What you have to do → Before copying, find the line below that contains "Bilder lernen laufen."; then return it and all later lines exactly, up to and including the final line, with no pictures.

Transcribed page contents

○ ○ ○ ○ ○ ○ ○

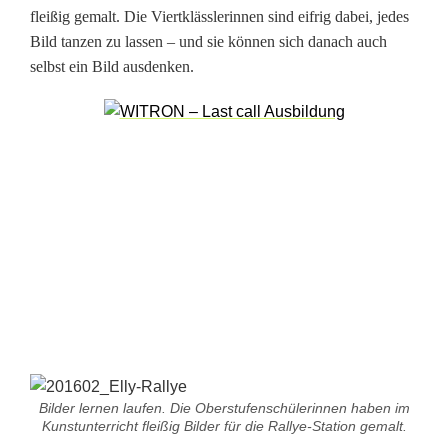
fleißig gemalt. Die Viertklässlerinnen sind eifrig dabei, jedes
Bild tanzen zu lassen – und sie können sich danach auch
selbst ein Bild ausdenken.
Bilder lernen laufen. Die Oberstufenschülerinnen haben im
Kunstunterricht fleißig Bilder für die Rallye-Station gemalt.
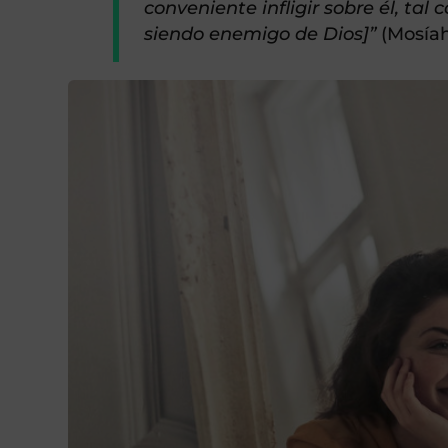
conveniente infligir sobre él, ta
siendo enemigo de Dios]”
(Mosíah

○ ○ ○ ○ ○ ○ ○

Expected answer →
Bilder lernen laufen. Die Oberstufenschülerinnen haben im
Kunstunterricht fleißig Bilder für die Rallye-Station gemalt.
conveniente infligir sobre él, ta
siendo enemigo de Dios]”
(Mosíah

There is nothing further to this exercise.